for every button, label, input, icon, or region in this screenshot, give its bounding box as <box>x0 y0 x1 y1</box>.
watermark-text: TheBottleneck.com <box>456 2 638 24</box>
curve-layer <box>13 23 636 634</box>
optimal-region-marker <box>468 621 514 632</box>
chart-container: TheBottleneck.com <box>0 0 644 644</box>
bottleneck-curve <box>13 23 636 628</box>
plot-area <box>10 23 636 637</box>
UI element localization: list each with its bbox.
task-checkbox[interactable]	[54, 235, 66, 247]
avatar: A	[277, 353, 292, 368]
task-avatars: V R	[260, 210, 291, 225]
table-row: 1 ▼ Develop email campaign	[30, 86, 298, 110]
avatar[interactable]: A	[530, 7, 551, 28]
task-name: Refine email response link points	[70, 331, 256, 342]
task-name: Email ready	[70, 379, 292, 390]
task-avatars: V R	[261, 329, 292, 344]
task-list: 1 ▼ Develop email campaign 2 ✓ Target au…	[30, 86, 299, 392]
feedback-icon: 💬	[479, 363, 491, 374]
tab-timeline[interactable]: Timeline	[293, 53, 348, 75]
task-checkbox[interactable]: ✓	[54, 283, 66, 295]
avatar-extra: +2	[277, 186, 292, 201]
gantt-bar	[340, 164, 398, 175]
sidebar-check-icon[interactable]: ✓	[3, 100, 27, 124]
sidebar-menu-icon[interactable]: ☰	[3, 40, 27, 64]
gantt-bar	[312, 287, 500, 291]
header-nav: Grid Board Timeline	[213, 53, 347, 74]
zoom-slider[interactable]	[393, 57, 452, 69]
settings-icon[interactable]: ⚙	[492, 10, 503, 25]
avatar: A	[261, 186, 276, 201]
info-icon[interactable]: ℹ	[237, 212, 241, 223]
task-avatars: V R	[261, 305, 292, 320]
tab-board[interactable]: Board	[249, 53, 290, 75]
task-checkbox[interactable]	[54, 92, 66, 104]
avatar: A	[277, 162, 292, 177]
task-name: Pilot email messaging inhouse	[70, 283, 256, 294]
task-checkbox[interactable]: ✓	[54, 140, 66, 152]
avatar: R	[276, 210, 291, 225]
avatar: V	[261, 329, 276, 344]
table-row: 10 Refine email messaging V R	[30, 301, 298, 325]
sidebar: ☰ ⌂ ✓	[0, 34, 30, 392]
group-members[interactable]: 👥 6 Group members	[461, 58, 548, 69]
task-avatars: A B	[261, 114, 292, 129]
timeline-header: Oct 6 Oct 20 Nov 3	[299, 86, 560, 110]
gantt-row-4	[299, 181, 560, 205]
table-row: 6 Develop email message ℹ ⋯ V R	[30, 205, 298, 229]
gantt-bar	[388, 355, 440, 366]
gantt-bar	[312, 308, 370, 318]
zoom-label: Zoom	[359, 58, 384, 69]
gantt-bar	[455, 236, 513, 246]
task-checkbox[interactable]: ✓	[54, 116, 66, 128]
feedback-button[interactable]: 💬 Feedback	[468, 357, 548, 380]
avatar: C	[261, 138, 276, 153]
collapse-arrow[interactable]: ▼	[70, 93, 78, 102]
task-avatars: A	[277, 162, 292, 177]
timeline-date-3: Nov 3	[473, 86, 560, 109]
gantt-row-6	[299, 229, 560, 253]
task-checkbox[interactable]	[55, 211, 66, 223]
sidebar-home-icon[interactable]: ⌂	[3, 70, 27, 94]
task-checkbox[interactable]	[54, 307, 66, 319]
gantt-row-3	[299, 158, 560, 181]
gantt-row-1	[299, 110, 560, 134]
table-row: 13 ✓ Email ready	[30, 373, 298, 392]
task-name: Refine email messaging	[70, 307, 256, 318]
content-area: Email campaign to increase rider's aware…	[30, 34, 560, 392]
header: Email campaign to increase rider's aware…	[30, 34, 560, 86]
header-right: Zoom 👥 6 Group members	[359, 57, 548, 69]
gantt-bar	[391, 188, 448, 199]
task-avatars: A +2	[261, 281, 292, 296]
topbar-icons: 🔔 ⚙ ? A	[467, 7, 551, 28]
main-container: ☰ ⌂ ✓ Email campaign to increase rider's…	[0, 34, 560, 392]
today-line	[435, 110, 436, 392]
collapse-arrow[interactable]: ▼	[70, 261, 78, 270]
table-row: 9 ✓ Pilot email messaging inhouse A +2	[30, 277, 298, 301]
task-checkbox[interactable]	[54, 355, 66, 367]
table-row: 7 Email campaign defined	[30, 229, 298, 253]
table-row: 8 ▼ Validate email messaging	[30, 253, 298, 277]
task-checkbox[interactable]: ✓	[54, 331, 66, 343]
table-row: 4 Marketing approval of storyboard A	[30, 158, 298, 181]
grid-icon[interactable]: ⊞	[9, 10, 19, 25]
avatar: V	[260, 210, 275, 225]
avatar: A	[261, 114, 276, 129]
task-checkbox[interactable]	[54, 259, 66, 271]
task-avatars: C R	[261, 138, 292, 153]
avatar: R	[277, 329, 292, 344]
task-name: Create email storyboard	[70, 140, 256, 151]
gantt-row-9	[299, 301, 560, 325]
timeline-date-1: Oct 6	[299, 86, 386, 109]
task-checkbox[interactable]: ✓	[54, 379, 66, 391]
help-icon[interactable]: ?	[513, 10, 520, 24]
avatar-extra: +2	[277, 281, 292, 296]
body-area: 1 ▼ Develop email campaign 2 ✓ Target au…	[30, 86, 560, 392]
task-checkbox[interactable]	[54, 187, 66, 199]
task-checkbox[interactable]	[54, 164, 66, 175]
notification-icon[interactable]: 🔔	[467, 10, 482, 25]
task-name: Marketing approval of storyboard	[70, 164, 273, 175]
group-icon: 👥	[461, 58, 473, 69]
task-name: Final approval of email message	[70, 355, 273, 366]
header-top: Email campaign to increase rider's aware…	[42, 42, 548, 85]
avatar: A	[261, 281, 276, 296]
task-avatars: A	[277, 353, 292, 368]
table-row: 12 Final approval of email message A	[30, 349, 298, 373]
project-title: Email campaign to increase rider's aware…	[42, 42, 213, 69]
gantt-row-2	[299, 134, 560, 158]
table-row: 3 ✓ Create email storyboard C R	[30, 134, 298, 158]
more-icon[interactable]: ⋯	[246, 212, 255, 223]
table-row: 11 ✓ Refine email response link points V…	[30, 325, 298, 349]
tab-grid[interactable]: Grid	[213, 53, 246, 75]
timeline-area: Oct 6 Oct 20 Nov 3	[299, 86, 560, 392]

========

* [What to produce] Copy the records. Each line should match exactly.

* [The completed task]
for every button, label, input, icon, or region in this screenshot, give its bounding box as <box>x0 y0 x1 y1</box>.
watermark-text: TheBottleneck.com <box>456 2 638 24</box>
curve-layer <box>13 23 636 634</box>
optimal-region-marker <box>468 621 514 632</box>
chart-container: TheBottleneck.com <box>0 0 644 644</box>
bottleneck-curve <box>13 23 636 628</box>
plot-area <box>10 23 636 637</box>
UI element localization: list each with its bbox.
task-checkbox[interactable]	[54, 235, 66, 247]
avatar: A	[277, 353, 292, 368]
task-avatars: V R	[260, 210, 291, 225]
table-row: 1 ▼ Develop email campaign	[30, 86, 298, 110]
avatar[interactable]: A	[530, 7, 551, 28]
task-name: Refine email response link points	[70, 331, 256, 342]
task-name: Email ready	[70, 379, 292, 390]
task-avatars: V R	[261, 329, 292, 344]
task-list: 1 ▼ Develop email campaign 2 ✓ Target au…	[30, 86, 299, 392]
feedback-icon: 💬	[479, 363, 491, 374]
tab-timeline[interactable]: Timeline	[293, 53, 348, 75]
task-checkbox[interactable]: ✓	[54, 283, 66, 295]
avatar-extra: +2	[277, 186, 292, 201]
gantt-bar	[340, 164, 398, 175]
sidebar-check-icon[interactable]: ✓	[3, 100, 27, 124]
sidebar-menu-icon[interactable]: ☰	[3, 40, 27, 64]
gantt-bar	[312, 287, 500, 291]
header-nav: Grid Board Timeline	[213, 53, 347, 74]
zoom-slider[interactable]	[393, 57, 452, 69]
settings-icon[interactable]: ⚙	[492, 10, 503, 25]
avatar: A	[261, 186, 276, 201]
info-icon[interactable]: ℹ	[237, 212, 241, 223]
task-avatars: V R	[261, 305, 292, 320]
tab-board[interactable]: Board	[249, 53, 290, 75]
task-checkbox[interactable]	[54, 92, 66, 104]
avatar: A	[277, 162, 292, 177]
task-name: Pilot email messaging inhouse	[70, 283, 256, 294]
task-checkbox[interactable]: ✓	[54, 140, 66, 152]
avatar: R	[276, 210, 291, 225]
avatar: V	[261, 329, 276, 344]
table-row: 10 Refine email messaging V R	[30, 301, 298, 325]
sidebar: ☰ ⌂ ✓	[0, 34, 30, 392]
group-members[interactable]: 👥 6 Group members	[461, 58, 548, 69]
task-avatars: A B	[261, 114, 292, 129]
timeline-header: Oct 6 Oct 20 Nov 3	[299, 86, 560, 110]
gantt-row-4	[299, 181, 560, 205]
table-row: 6 Develop email message ℹ ⋯ V R	[30, 205, 298, 229]
gantt-bar	[388, 355, 440, 366]
gantt-bar	[312, 308, 370, 318]
zoom-label: Zoom	[359, 58, 384, 69]
gantt-bar	[455, 236, 513, 246]
task-checkbox[interactable]: ✓	[54, 116, 66, 128]
feedback-button[interactable]: 💬 Feedback	[468, 357, 548, 380]
avatar: C	[261, 138, 276, 153]
collapse-arrow[interactable]: ▼	[70, 93, 78, 102]
task-avatars: A	[277, 162, 292, 177]
timeline-date-3: Nov 3	[473, 86, 560, 109]
gantt-row-6	[299, 229, 560, 253]
task-checkbox[interactable]	[55, 211, 66, 223]
sidebar-home-icon[interactable]: ⌂	[3, 70, 27, 94]
task-checkbox[interactable]	[54, 307, 66, 319]
gantt-row-3	[299, 158, 560, 181]
gantt-row-1	[299, 110, 560, 134]
table-row: 13 ✓ Email ready	[30, 373, 298, 392]
task-name: Refine email messaging	[70, 307, 256, 318]
content-area: Email campaign to increase rider's aware…	[30, 34, 560, 392]
header: Email campaign to increase rider's aware…	[30, 34, 560, 86]
header-right: Zoom 👥 6 Group members	[359, 57, 548, 69]
gantt-bar	[391, 188, 448, 199]
task-avatars: A +2	[261, 281, 292, 296]
topbar-icons: 🔔 ⚙ ? A	[467, 7, 551, 28]
main-container: ☰ ⌂ ✓ Email campaign to increase rider's…	[0, 34, 560, 392]
today-line	[435, 110, 436, 392]
collapse-arrow[interactable]: ▼	[70, 261, 78, 270]
table-row: 9 ✓ Pilot email messaging inhouse A +2	[30, 277, 298, 301]
task-checkbox[interactable]	[54, 355, 66, 367]
table-row: 7 Email campaign defined	[30, 229, 298, 253]
table-row: 8 ▼ Validate email messaging	[30, 253, 298, 277]
task-checkbox[interactable]: ✓	[54, 331, 66, 343]
table-row: 4 Marketing approval of storyboard A	[30, 158, 298, 181]
grid-icon[interactable]: ⊞	[9, 10, 19, 25]
avatar: V	[260, 210, 275, 225]
avatar: A	[261, 114, 276, 129]
task-checkbox[interactable]	[54, 259, 66, 271]
task-avatars: C R	[261, 138, 292, 153]
avatar: R	[277, 329, 292, 344]
task-name: Create email storyboard	[70, 140, 256, 151]
gantt-row-9	[299, 301, 560, 325]
timeline-date-1: Oct 6	[299, 86, 386, 109]
task-checkbox[interactable]: ✓	[54, 379, 66, 391]
help-icon[interactable]: ?	[513, 10, 520, 24]
avatar-extra: +2	[277, 281, 292, 296]
body-area: 1 ▼ Develop email campaign 2 ✓ Target au…	[30, 86, 560, 392]
task-checkbox[interactable]	[54, 187, 66, 199]
task-checkbox[interactable]	[54, 164, 66, 175]
notification-icon[interactable]: 🔔	[467, 10, 482, 25]
task-name: Marketing approval of storyboard	[70, 164, 273, 175]
group-icon: 👥	[461, 58, 473, 69]
task-name: Final approval of email message	[70, 355, 273, 366]
header-top: Email campaign to increase rider's aware…	[42, 42, 548, 85]
avatar: A	[261, 281, 276, 296]
task-avatars: A	[277, 353, 292, 368]
table-row: 12 Final approval of email message A	[30, 349, 298, 373]
project-title: Email campaign to increase rider's aware…	[42, 42, 213, 69]
gantt-row-2	[299, 134, 560, 158]
table-row: 3 ✓ Create email storyboard C R	[30, 134, 298, 158]
more-icon[interactable]: ⋯	[246, 212, 255, 223]
table-row: 11 ✓ Refine email response link points V…	[30, 325, 298, 349]
tab-grid[interactable]: Grid	[213, 53, 246, 75]
timeline-area: Oct 6 Oct 20 Nov 3	[299, 86, 560, 392]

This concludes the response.